Frankly, since the C-USA tournament started, there has really been little about this Tulane team that suggested it was a Top 16 outfit- deserving of a trip to the Super Regionals. They seem pretty squarely in that next grouping- in or out of the Top 25 depending on how well they are pitching or hitting in any given week. Candidly, that was the probable upside once JR Crowel went down. Not that he would have beaten Walters this week either. But JR was on a roll at one point last year- right after he won C-USA player of the week- where he had a 0.61 ERA over thirty or so innings. Had he gotten hot at the right time, he really could’ve put the Wave up a notch in competitiveness. Really, Tulane might have made a little bigger run in both tournaments with seven more quality innings of starting pitching.

Still, it is hard to critique a Top 25-ish team, right? It is all a matter of degrees. Tulane is by no means bad. Ask Smoke, right? Tulane is, again, the best team in the state- in a jurisdiction where saying that means something. And the head of Laval is wonderful testament to the recent changing of the guard in Louisiana baseball. The fired coach is the one whose program is chasing. When was the last time an LSU coach was fired for being both unable to beat Tulane and losing ground to them?

As to the weekend, I guess most of the brickbats are going to fall on the heads of the pitchers. Sean Morgan is a nice weekend arm- but probably not a guy who can anchor your rotation in real elite play. In big spots, you’re simply not going to beat the Walters or the Rices of this world with Morgan frequently. I can’t really fault him for the first round loss- they weren’t going to win that game regardless if Walters was on- but Morgan didn’t pitch well in that big spot.

They got gutty efforts from Mohl and Gomes- but that pair pitched against teams that really they ought to beat- fronting their Top 25-ish team as middling-to-plus starting pitchers in a good baseball league. Both had their numbers suffer- as they stretched more than they would normally- with Jones trying frantically to preserve his bullpen.

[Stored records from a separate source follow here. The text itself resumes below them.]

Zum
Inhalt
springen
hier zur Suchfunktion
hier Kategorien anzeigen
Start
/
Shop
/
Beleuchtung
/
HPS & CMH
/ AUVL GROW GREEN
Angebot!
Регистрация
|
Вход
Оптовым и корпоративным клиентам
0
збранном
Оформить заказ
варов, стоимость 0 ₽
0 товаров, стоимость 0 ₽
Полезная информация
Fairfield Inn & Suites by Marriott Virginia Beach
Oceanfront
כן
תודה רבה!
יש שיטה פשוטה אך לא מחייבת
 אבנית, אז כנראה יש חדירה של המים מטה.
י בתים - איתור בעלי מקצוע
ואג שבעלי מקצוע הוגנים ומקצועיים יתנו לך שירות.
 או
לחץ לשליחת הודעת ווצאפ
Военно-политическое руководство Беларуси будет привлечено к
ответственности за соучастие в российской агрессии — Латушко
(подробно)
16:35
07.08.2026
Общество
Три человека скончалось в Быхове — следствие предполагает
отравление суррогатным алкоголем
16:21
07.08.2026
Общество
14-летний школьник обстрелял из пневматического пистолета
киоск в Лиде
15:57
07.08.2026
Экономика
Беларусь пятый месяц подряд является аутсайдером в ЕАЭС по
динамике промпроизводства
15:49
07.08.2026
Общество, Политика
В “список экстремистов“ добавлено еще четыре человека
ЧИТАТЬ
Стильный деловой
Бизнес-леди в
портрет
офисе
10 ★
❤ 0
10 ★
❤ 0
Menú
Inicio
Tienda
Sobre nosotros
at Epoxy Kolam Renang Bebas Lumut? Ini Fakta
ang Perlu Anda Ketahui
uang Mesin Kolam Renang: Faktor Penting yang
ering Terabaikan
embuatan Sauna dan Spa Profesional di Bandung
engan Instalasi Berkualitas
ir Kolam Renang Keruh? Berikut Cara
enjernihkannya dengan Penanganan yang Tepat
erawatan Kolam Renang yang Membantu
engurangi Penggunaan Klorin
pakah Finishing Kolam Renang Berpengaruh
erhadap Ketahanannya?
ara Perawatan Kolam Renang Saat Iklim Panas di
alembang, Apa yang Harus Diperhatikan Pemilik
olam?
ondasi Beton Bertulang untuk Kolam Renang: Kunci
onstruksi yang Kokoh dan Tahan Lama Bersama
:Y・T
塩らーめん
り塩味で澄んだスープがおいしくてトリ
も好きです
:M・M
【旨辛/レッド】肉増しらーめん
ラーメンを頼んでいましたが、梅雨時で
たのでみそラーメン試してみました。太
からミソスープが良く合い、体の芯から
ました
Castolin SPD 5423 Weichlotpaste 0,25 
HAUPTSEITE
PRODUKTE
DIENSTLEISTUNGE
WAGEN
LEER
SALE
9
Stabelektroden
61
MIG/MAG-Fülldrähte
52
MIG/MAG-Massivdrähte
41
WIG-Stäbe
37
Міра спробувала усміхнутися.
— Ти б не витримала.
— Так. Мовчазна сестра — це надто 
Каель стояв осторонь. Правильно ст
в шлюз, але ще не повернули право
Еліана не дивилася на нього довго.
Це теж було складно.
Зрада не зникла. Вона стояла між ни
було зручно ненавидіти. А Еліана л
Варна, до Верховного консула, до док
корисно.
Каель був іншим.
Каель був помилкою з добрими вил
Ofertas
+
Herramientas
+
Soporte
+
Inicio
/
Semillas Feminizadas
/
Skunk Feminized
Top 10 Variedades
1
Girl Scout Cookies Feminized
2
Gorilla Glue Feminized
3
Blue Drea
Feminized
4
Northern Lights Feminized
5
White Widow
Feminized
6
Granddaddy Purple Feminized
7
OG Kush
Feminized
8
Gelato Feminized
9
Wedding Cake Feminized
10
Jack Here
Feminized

The hitting wasn’t so good though. Frankly, to win this region, Tulane needed some part of their game to over achieve: Morgan to come out and for one afternoon and look like Gerald Alexander on a good day, score a bunch of runs against a quality Ole Miss pitcher, or do anything against Walters. Accordingly, the hitting was just, well you know, the status quo. The Green Wave came into this tournament knowing they could punish the less than top line pitchers of programs like South Alabama & Bethune-Cookman. So could LSU- and they did not even make the tournament. But they needed to punish the next level.

Tulane couldn’t do it. Couldn’t get runs in spots where they arguably, probably, shouldn’t. Didn’t get the game of their lives from Polteir or Morgan. Since Tulane was not the best team in Oxford, they needed something special from somewhere to capture this regional- and it didn’t happen.

But no one underachieved either. So they got the result they deserved and probably actually were- the second best team in Oxford, the best team in Louisiana (again!).